Ilana Eliya (אילנה אליה; born April 24, 1955, in Jerusalem) is an Israeli singer of Kurdish descent.

==Biography==
Ilana Eliya's family was originally from Iraqi Kurdistan and immigrated to Jerusalem shortly after the founding of Israel. In her childhood, she was heavily influenced by the musical and poetic career of her father. She heard Kurdish music early on and became interested in music.

As a teenager, there was no opportunity for her to do music education in East Jerusalem. Therefore, her parents sent her to the YMCA, where she sang arias and studied scripture.

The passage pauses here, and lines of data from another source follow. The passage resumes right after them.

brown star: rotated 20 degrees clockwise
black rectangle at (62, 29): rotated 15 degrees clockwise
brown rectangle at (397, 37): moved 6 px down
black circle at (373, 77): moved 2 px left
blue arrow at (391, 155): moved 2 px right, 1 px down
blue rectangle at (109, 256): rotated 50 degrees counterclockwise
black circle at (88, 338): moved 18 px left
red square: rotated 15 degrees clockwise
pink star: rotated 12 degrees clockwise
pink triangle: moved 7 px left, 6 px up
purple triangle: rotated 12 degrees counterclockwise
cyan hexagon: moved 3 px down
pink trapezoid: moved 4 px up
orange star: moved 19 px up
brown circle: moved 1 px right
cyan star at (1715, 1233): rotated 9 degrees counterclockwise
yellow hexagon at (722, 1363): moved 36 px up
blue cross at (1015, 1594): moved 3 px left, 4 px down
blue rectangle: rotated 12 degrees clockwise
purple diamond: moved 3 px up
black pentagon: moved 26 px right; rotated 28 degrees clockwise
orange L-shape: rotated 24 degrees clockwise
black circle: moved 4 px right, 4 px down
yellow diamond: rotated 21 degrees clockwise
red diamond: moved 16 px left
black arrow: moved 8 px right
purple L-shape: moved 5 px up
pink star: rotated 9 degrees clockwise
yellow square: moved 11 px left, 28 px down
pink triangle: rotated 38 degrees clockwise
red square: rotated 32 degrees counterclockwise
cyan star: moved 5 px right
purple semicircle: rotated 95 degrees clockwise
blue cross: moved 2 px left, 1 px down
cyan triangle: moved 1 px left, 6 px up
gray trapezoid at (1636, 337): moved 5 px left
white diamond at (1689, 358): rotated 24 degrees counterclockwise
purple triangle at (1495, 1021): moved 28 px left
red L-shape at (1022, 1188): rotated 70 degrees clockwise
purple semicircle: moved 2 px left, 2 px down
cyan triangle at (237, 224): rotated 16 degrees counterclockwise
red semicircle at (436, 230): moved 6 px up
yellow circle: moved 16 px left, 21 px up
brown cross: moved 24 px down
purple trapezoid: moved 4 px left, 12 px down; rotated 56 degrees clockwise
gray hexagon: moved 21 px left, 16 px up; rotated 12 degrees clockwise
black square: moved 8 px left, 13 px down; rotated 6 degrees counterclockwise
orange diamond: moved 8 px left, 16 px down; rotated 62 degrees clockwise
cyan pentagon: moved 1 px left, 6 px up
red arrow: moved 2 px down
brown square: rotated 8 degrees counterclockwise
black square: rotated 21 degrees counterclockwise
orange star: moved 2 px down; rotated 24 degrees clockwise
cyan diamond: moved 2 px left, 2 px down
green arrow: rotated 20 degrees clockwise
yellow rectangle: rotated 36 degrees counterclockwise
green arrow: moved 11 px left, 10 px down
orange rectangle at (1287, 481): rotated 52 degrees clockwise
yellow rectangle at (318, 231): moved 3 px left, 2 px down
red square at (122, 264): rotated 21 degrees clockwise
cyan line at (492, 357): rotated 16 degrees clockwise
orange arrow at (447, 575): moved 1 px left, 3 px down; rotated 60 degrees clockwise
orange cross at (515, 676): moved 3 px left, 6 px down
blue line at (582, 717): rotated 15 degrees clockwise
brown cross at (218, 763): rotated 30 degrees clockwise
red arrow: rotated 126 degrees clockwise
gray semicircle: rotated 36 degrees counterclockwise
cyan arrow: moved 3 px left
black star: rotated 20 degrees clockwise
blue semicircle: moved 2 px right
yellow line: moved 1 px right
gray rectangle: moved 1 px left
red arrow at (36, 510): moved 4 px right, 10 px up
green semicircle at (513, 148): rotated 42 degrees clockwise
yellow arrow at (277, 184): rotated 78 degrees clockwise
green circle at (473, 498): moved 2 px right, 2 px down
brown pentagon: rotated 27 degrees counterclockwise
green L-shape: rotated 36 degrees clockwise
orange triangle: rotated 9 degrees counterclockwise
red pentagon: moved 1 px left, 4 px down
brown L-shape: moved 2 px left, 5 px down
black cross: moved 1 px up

She was focussing on Jewish religious music at that time. Soon after, she began her studies in ethnology and became increasingly interested in her Kurdish roots. At the latest after the death of her father in 1988, her interest in Kurdish music intensified, which led her to begin her musical career at the age of 37.

==Music style==
Ilana Eliya's style is a mixture of ethnic music, Kurdish folklore and Israeli world music. She often sings traditional Kurdish songs in a new way with some affect of Israeli music scene, and for this reason, her style has formed a special feature in Kurdish music. Because in the style of Eliya and her band, oriental and western styles flow into each other and Kurdish and Israeli musical influences can be recognized in her work. The latter is reminiscent of the old Jewish Ashkenazi community, which someday have been located around the mountain Ararat (today in the settlement area of the Kurds).

==Musical creation==
In 1992 Eliya released her first solo album called "Jabaliyo" (from the Kurdish-Arabic word Cebel, which means "son of the mountains"). The special feature of this album is that all songs were recorded accompanied by classical musical instruments and not reworked. Many of her recited songs are rooted in Kurdish folk music and are interpreted with her new style. Eliya's songs include political messages such as freedom of Kurdistan and the emancipation of women, and still other songs are about love and joy of living, which are particularly evident through her voice and singing.

==Albums==
- 1992 – Jabaliyo
- 1996 – Ilana Eliya

==Performances==
- Participation in several projects of Israeli filmmakers, u. A. by Mark Kopytman and Father General.
- Concerts in the US and Europe (Jewish Festival Krakow in 2010 and Brooklyn Academy of Music).